The children’s TV series Dora the Explorer, which features the bilingual adventures of a 7-year-old Latina named Dora, has been a ratings and marketing hit ever since it first aired in 2000.
Yet the show’s popularity has coincided with a rise in anti-immigrant sentiment focused largely on Latinos.
On October 3, Nicole Guidotti-Hernandez spoke at Elmhurst College about this dichotomy. Addressing an audience that included many Elmhurst College students, she examined the role of real and fictional Latino children in the immigration debate.
Hernandez teaches at the University of Texas and is the associate director of its Center for Mexican American Studies. In a 2010 blog piece for Ms.Magazine.com, Hernandez described her interest in Dora the Explorer:
“I’ve been following her career since I saw an ad about her in Latina Magazine in 1999, announcing the arrival of the first positive Latina role model for girl children in the form of a Nickelodeon cartoon. For some, it may seem strange for an academic to be so invested in the transnational travels of a seven-year-old Latina cartoon character, but let me say that Dora Marquez has changed how we think about Latinas, for better or worse.”

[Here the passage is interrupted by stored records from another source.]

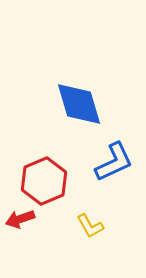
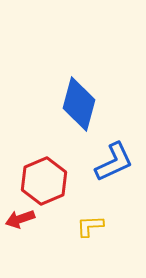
blue diamond: rotated 32 degrees clockwise
yellow L-shape: rotated 116 degrees clockwise
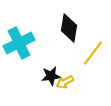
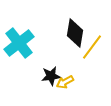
black diamond: moved 6 px right, 5 px down
cyan cross: rotated 12 degrees counterclockwise
yellow line: moved 1 px left, 6 px up
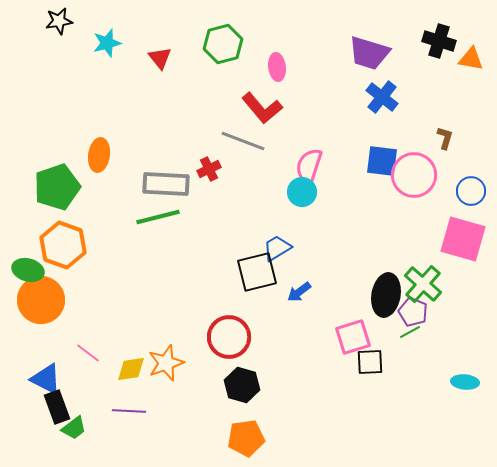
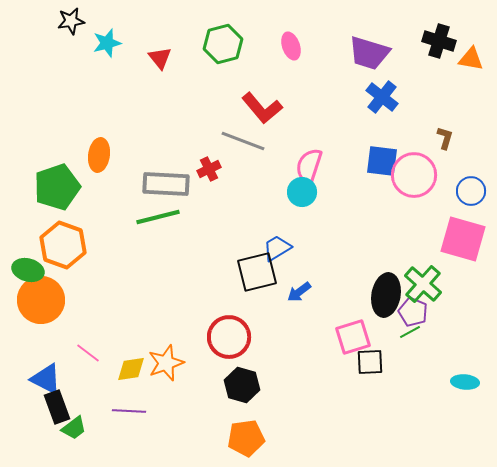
black star at (59, 21): moved 12 px right
pink ellipse at (277, 67): moved 14 px right, 21 px up; rotated 12 degrees counterclockwise
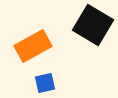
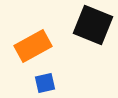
black square: rotated 9 degrees counterclockwise
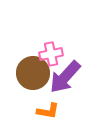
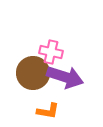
pink cross: moved 2 px up; rotated 25 degrees clockwise
purple arrow: rotated 114 degrees counterclockwise
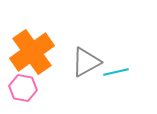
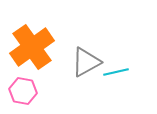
orange cross: moved 5 px up
pink hexagon: moved 3 px down
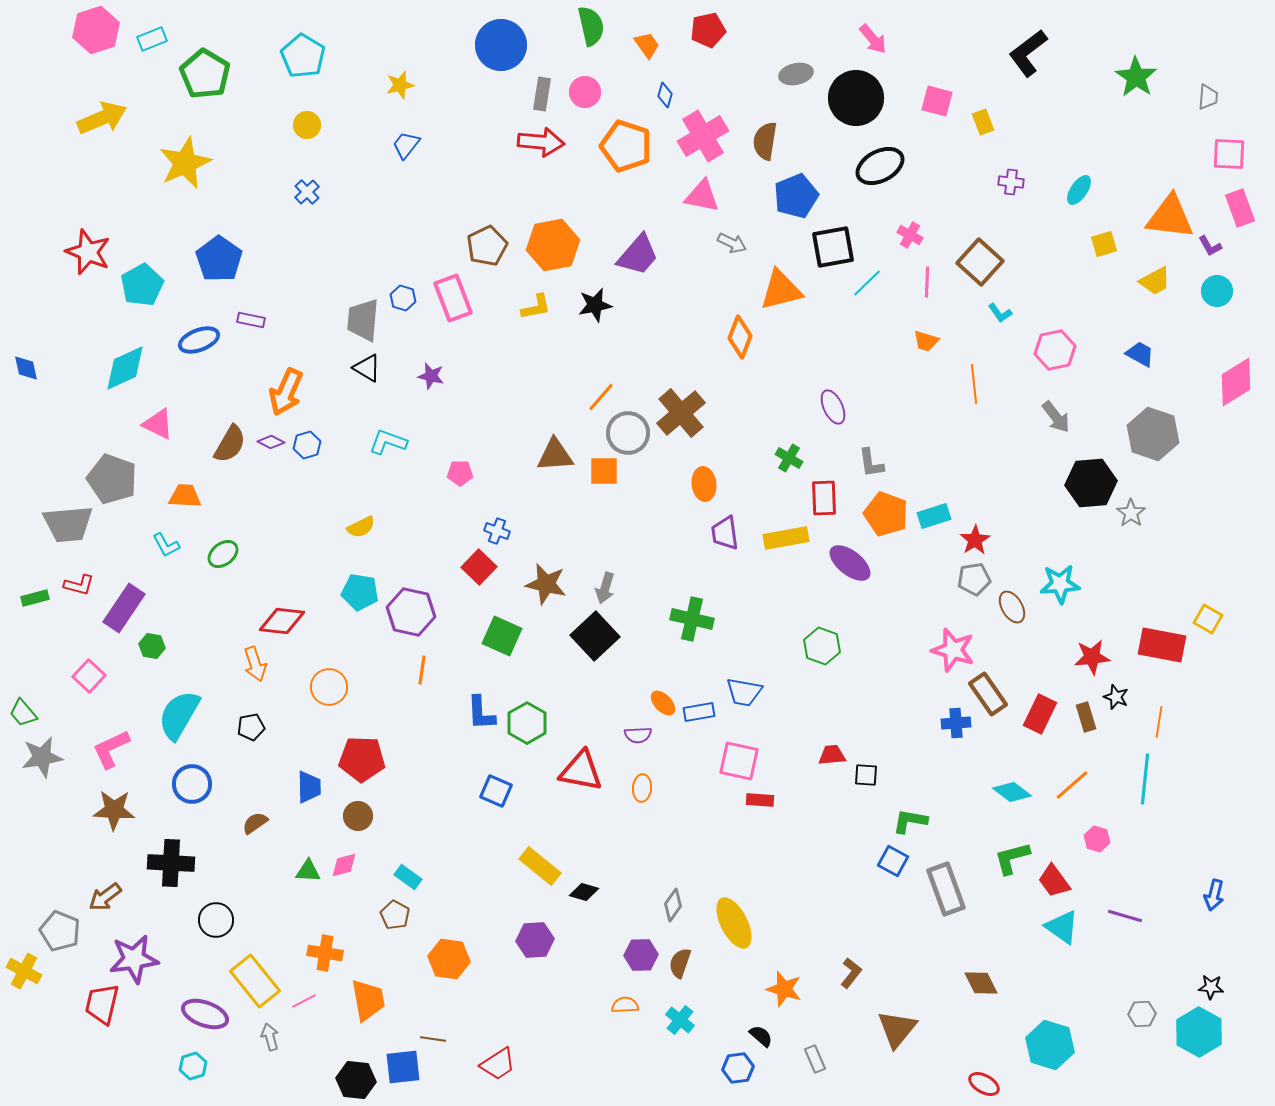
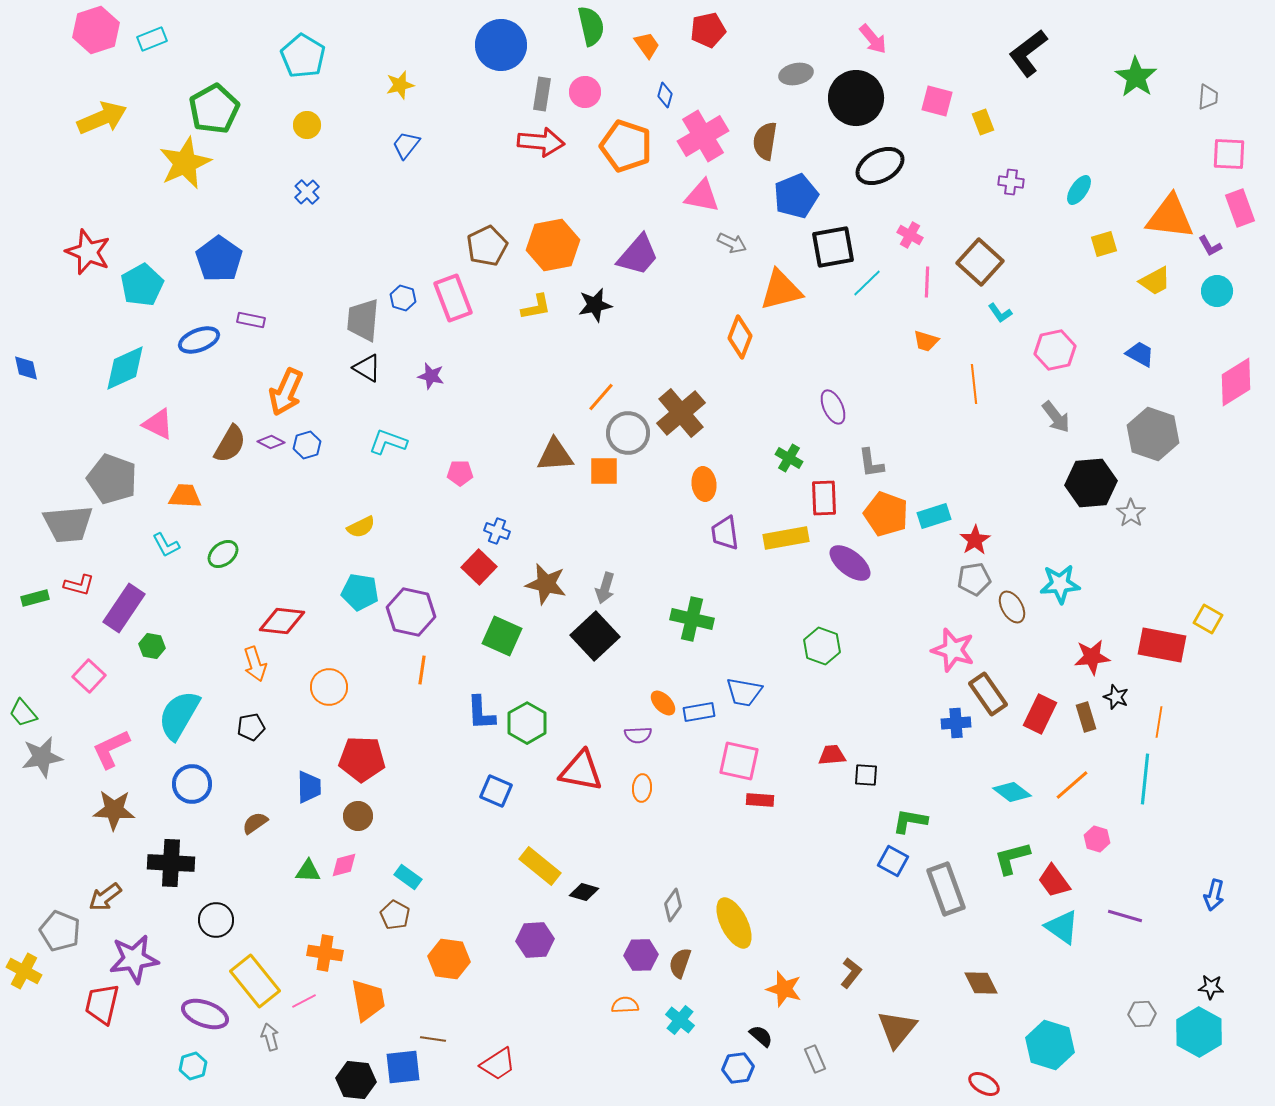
green pentagon at (205, 74): moved 9 px right, 35 px down; rotated 12 degrees clockwise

Guidotti-Hernandez’s research interests include American studies, transnational feminisms, Latino/a studies and borderlands history. She is the author of the 2011 book, Unspeakable Violence: Remapping U.S. and Mexican National Imaginaries. Her Latino Studies journal article, “Dora the Explorer, Constructing ‘Latinidades’ and the Politics of Global Citizenship,” remains one of the most downloaded articles in the journal’s history.